Data shown below:

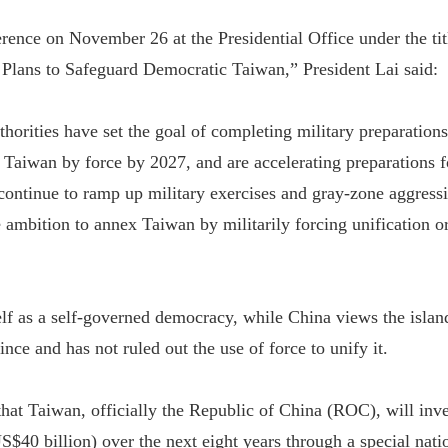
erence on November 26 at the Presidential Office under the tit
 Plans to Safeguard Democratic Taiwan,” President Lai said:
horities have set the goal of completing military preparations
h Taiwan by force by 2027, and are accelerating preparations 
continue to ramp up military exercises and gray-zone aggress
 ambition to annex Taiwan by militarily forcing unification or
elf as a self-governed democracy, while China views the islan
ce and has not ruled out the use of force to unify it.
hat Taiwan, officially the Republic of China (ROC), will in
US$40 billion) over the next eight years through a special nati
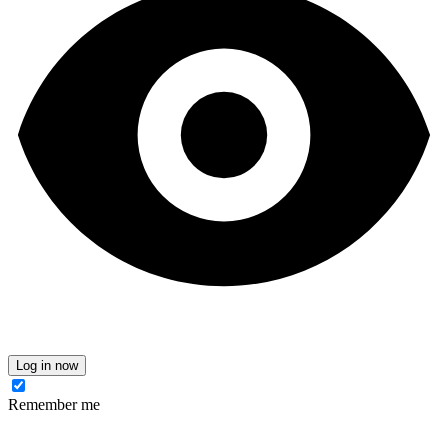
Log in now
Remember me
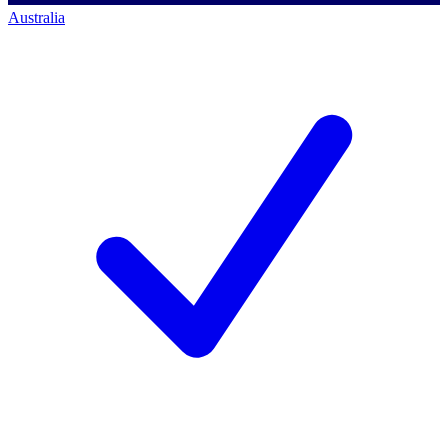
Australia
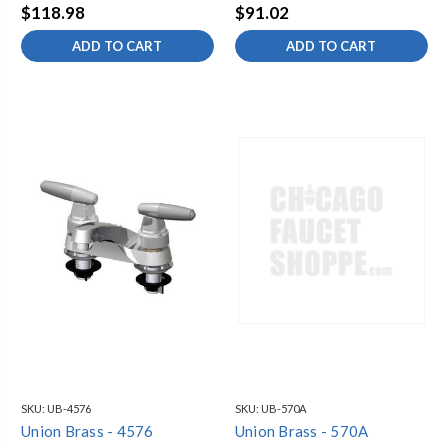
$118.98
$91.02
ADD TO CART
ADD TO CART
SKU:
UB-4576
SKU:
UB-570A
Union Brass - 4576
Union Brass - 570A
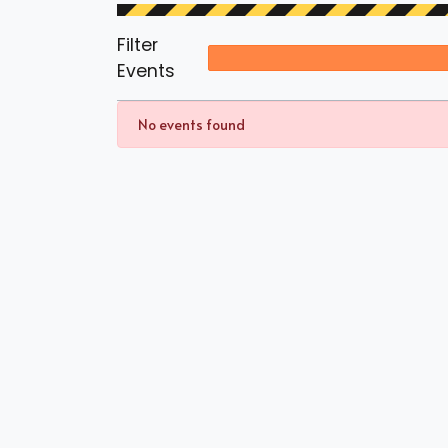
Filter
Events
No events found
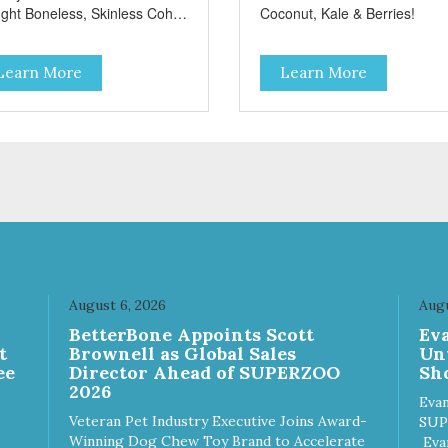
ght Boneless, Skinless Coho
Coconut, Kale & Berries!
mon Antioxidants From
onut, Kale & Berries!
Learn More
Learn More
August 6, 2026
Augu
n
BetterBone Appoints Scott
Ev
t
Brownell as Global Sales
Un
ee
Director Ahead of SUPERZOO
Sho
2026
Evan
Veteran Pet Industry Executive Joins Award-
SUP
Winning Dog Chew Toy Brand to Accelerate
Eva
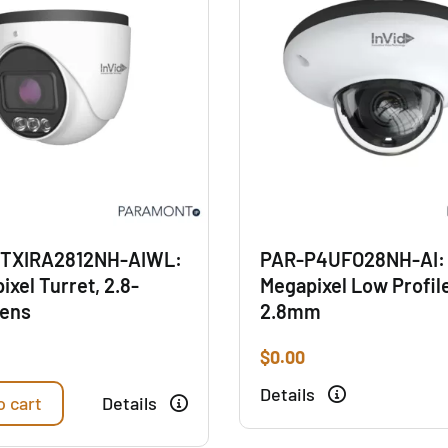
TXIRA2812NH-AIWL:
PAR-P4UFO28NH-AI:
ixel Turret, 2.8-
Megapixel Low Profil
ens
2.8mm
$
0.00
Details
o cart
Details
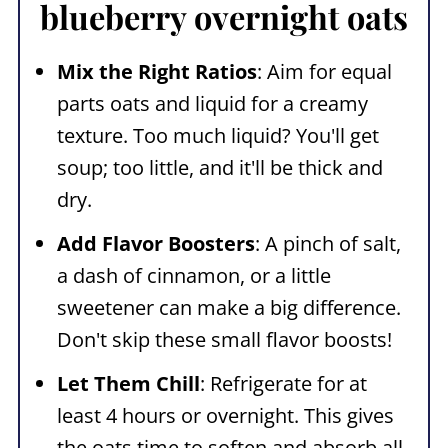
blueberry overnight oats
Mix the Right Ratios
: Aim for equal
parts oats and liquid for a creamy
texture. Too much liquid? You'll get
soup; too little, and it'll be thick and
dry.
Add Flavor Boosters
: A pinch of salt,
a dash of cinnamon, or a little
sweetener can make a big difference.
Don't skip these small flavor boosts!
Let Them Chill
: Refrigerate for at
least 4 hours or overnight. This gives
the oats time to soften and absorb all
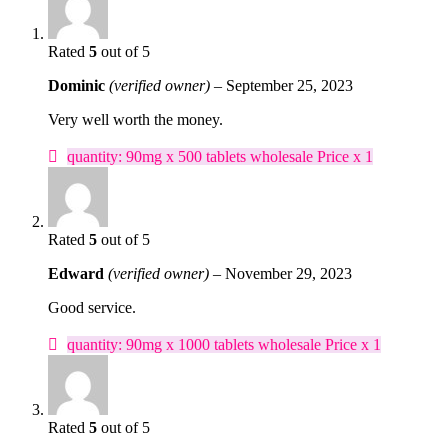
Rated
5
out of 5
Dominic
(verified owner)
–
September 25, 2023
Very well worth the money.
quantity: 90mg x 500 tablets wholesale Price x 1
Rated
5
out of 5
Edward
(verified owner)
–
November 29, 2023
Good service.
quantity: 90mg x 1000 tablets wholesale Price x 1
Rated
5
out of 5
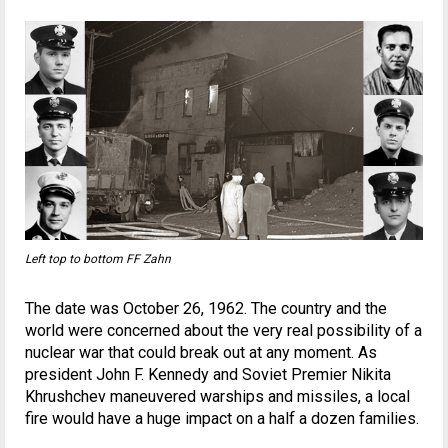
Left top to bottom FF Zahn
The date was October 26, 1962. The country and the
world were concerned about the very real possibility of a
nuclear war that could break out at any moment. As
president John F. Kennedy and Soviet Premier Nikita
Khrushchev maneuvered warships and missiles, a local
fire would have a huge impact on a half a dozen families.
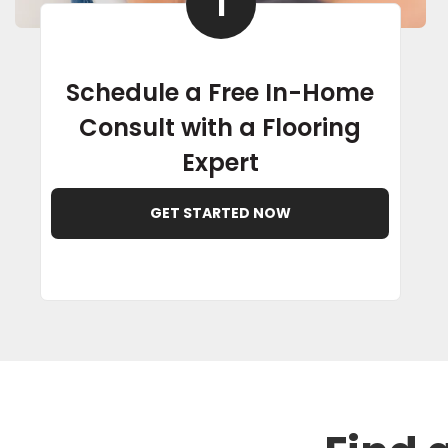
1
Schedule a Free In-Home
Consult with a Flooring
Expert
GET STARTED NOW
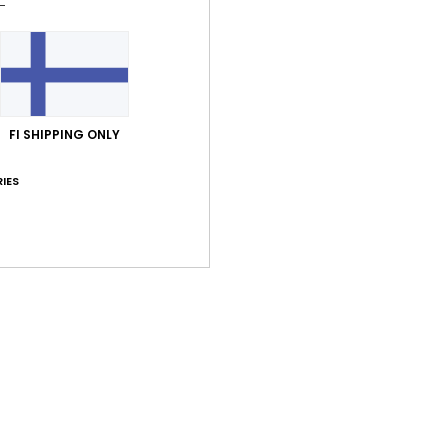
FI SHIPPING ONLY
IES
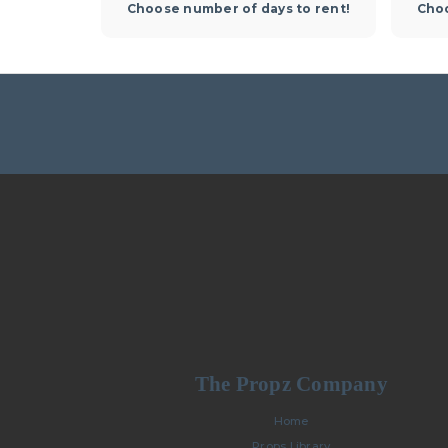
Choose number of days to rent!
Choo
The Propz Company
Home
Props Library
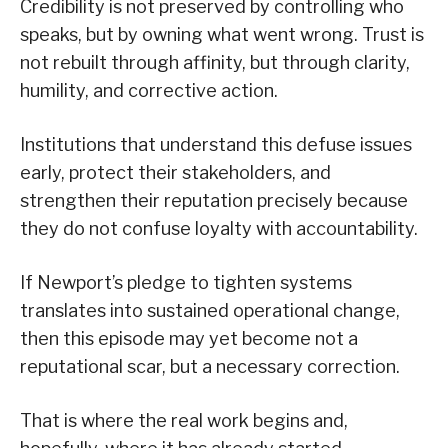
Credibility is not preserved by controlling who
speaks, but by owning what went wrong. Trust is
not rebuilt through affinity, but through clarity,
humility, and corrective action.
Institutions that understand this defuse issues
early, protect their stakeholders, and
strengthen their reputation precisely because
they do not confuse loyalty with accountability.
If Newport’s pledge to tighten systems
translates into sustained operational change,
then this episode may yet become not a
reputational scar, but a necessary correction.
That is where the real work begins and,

End of Data shown.
Data shown below:

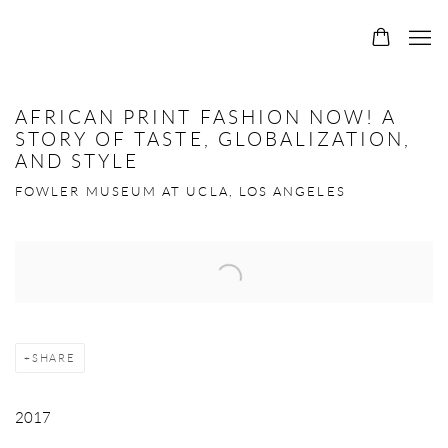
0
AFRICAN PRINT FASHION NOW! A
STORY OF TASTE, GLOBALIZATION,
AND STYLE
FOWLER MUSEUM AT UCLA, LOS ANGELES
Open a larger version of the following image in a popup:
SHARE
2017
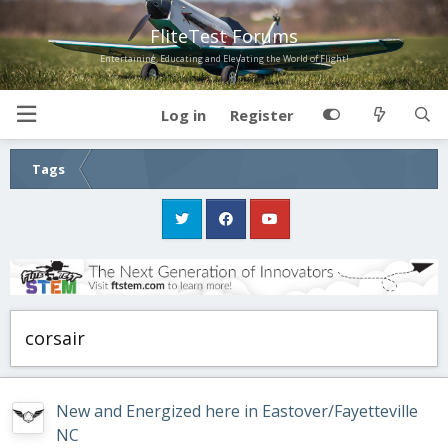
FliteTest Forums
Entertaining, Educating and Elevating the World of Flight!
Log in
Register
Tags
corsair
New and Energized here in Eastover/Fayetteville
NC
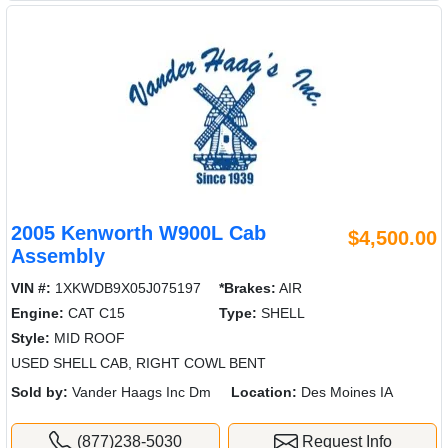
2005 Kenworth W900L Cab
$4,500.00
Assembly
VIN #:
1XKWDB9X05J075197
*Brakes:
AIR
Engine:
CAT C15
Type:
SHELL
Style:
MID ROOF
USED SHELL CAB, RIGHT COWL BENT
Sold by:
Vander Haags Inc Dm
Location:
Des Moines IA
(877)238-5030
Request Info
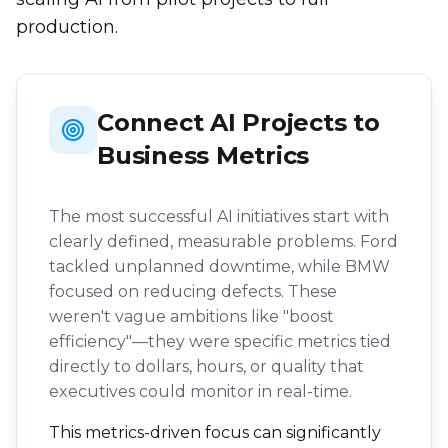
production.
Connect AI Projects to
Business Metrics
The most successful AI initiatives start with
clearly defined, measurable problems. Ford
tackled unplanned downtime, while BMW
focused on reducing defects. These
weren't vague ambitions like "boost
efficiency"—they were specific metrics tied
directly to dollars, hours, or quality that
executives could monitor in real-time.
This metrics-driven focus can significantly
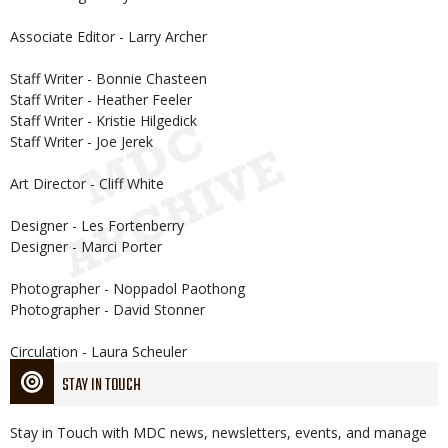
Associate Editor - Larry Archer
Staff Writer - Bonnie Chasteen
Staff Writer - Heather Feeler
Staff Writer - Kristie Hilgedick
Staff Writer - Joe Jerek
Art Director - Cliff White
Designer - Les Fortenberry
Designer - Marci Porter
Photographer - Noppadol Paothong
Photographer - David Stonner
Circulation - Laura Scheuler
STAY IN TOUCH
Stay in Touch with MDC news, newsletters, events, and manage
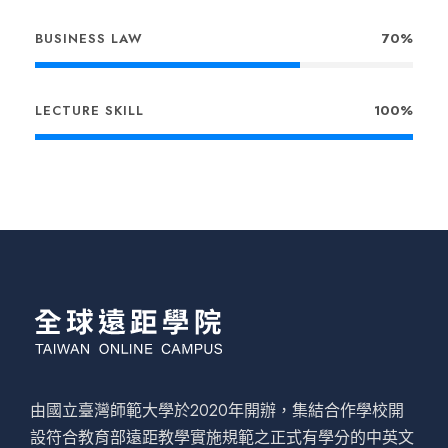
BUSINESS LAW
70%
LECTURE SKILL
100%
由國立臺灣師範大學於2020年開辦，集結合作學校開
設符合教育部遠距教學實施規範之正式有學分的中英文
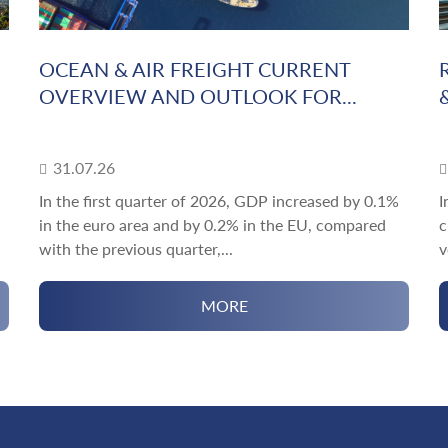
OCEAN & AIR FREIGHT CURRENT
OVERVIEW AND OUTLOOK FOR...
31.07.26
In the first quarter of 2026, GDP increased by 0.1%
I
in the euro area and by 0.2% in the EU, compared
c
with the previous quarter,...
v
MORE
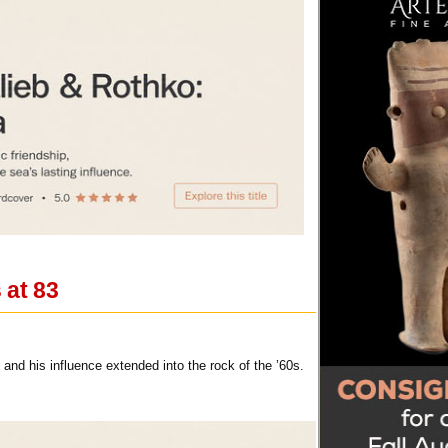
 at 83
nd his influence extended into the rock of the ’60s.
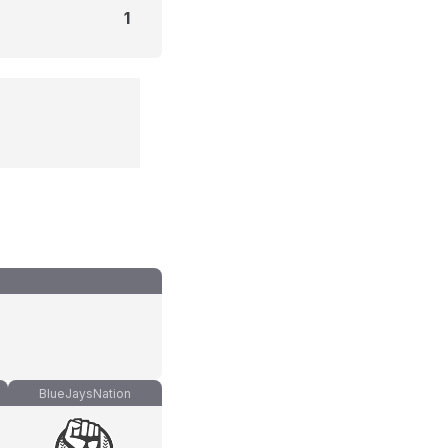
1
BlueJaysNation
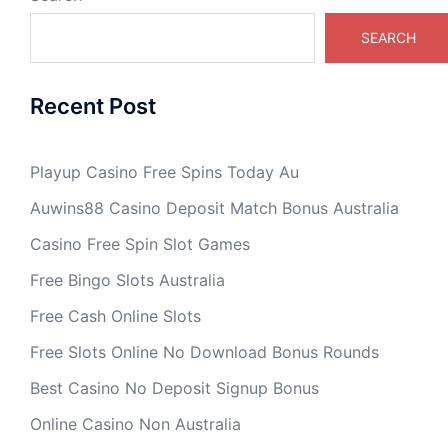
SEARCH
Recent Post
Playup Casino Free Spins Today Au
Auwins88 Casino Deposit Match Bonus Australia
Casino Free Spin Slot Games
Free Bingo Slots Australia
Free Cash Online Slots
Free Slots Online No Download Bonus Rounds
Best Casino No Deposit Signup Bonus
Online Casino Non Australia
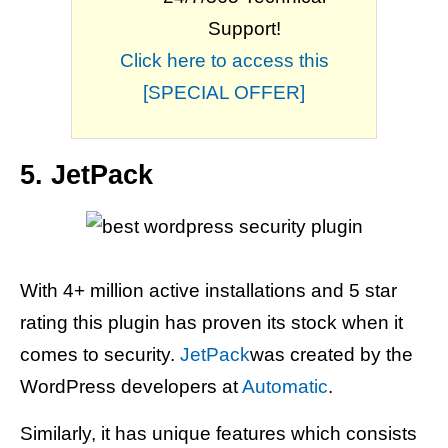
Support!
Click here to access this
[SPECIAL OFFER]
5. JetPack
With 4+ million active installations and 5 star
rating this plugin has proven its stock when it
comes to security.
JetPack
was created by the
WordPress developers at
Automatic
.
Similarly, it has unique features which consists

End of Data shown.

**What you need to do**
Report all lines of the data that include the word "into".

**Output for this exercise**
translates into sustained operational change,
nd his influence extended into the rock of the ’60s.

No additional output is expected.